__SUPPLIED MATERIAL__
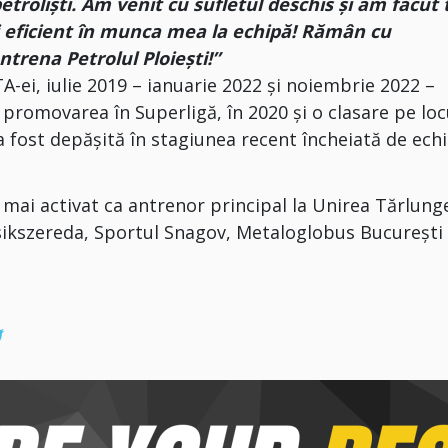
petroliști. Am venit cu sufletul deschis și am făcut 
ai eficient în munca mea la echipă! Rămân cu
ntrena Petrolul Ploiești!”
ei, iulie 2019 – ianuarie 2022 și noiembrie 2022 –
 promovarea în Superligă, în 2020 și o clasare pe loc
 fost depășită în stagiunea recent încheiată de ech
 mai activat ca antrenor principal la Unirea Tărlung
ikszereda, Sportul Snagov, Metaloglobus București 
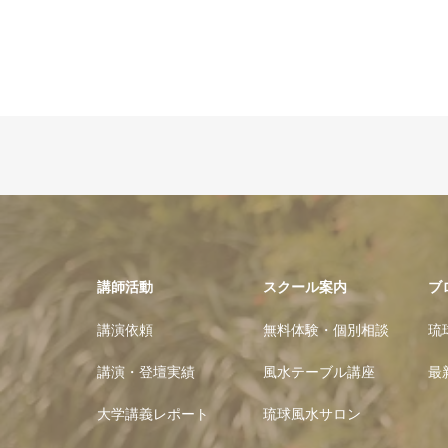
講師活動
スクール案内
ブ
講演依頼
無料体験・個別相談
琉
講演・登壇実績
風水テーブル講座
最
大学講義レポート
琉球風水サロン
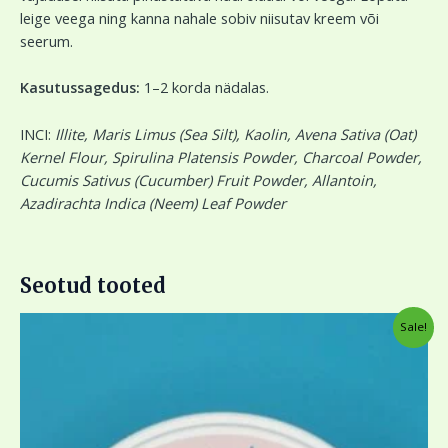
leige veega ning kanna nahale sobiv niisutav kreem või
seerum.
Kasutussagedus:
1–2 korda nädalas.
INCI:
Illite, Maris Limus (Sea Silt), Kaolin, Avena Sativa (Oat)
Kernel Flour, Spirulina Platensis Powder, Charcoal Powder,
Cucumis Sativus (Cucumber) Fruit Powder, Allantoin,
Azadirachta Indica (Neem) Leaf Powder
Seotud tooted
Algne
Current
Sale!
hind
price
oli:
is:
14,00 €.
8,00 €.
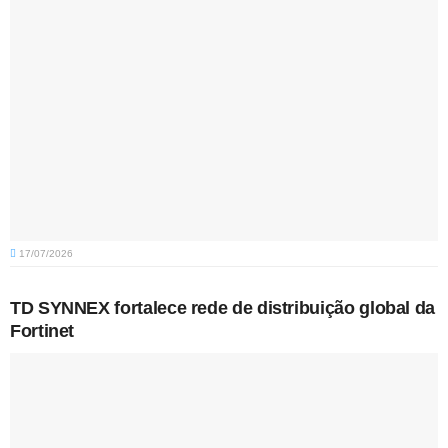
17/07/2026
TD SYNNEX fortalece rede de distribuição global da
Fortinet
...
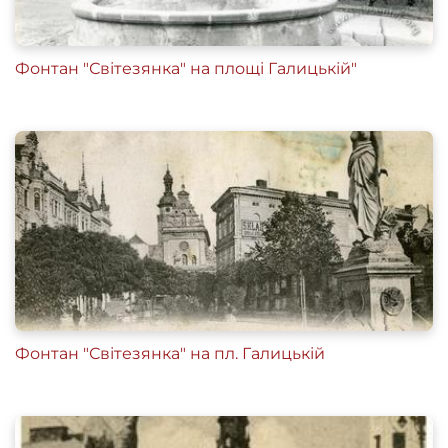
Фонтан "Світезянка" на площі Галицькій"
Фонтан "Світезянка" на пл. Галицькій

__YOUR OBJECTIVE__
The reply is to be one number, the count of lines in the records above that contain "Світезянка".

__RESPONSE__
2